Feb. 20, 2011 The Wordy Shipmates by Sarah Vowell—Essayist and public radio regular Vowell (Assassination Vacation) revisits America’s Puritan roots in this witty exploration of the ways in which our country’s present predicaments are inextricably tied to its past. In a style less colloquial than her previous books, Vowell traces the 1630 journey of several key English colonists and members of the Massachusetts Bay Colony. Foremost among these men was John Winthrop, who would become governor of Massachusetts. …Gracefully interspersing her history lesson with personal anecdotes, Vowell offers reflections that are both amusing (colonial history lesson via The Brady Bunch) and tender (watching New Yorkers patiently waiting in line to donate blood after 9/11).  Discussion leader: Nick

March 27, 2011  In Defense of Food:An Eater’s Manifesto by Michael Pollan—Food is the one thing that Americans hate to love and, as it turns out, love to hate. What we want to eat has been ousted by the notion of what we should eat, and it’s at this nexus of hunger and hang-up that Michael Pollan poses his most salient question: where is the food in our food? What follows in In Defense of Food is a series of wonderfully clear and thoughtful answers that help us omnivores navigate the nutritional minefield that’s come to typify our food culture.  Discussion leader: Lois

May 1, 2011 – The Boy Who Harnessed the Wind by William Kamkwamba and Bryan Mealer—American readers will have their imaginations challenged by 14-year-old Kamkwamba’s description of life in Malawi, a famine-stricken, land-locked nation in southern Africa…. After starving for five months on his family’s small farm, the corn harvest slowly brings Kamkwamba back to life.

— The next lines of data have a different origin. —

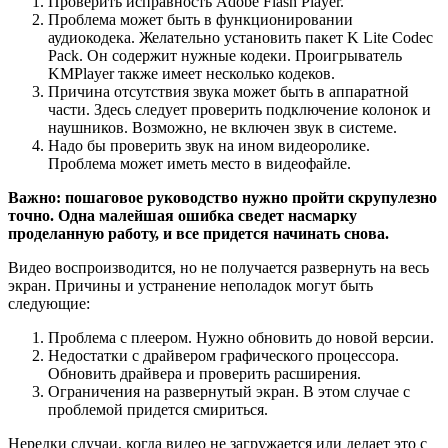
Проверить исправность Adobe Flash Player.
Проблема может быть в функционировании
аудиокодека. Желательно установить пакет K Lite Codec
Pack. Он содержит нужные кодеки. Проигрыватель
KMPlayer также имеет несколько кодеков.
Причина отсутствия звука может быть в аппаратной
части. Здесь следует проверить подключение колонок и
наушников. Возможно, не включен звук в системе.
Надо бы проверить звук на ином видеоролике.
Проблема может иметь место в видеофайле.
Важно:
пошаговое руководство нужно пройти скрупулезно
точно. Одна малейшая ошибка сведет насмарку
проделанную работу, и все придется начинать снова.
Видео воспроизводится, но не получается развернуть на весь
экран. Причины и устранение неполадок могут быть
следующие:
Проблема с плеером. Нужно обновить до новой версии.
Недостатки с драйвером графического процессора.
Обновить драйвера и проверить расширения.
Ограничения на развернутый экран. В этом случае с
проблемой придется смириться.
Нередки случаи, когда видео не загружается или делает это с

Witnessing his family’s struggle, Kamkwamba’s supercharged curiosity leads him to pursue the improbable dream of using “electric wind”(they have no word for windmills) to harness energy for the farm.  Discussion leader: Eric

June 5, 2011 - Hotel on the Corner of Bitter and Sweet by Jamie Ford—Henry Lee is a 12-year-old Chinese boy who falls in love with Keiko Okabe, a 12-year-old Japanese girl, while they are scholarship students at a prestigious private school in World War II Seattle. Henry hides the relationship from his parents, who would disown him if they knew he had a Japanese friend. …This is an old-fashioned historical novel that alternates between the early 1940s and 1984, after Henry’s wife Ethel has died of cancer.  Discussion leader: Barbara

The Knox Book Group began in 2001 with the reading of The Red Tent by Anita Diamant. The Group meets about every six weeks during the year to discuss a variety of books, chosen by the members.  We bring our lunches and rotate the duty of leading the discussion.  Anyone may attend.

Some books we have read:

The Screwtape Letters by C.S. Lewis

The Joy Luck Club by Amy Tan

Animal Dreams by Barbara Kingsolver

Excellent Women by Barbara Pym

A Tale of Two Cities by Charles Dickens

Evensong by Gail Godwin

The Hullabaloo in the Guava Orchard by Kiran Desai

The Kite Runner by Khaled Hosseini

The Last Report on the Miracles at Little No Horse by Louise Erdrich

The Hiding Place by Corrie ten Boom

The #1 Ladies’ Detective Agency by Alexander McCall Smith

The Women Who Raised Me by Victoria Rowell

The Good Thief by Hanna Tinti

We have heard several authors speak, including Alexander McCall Smith and Khaled Hosseini, both at George Mason University.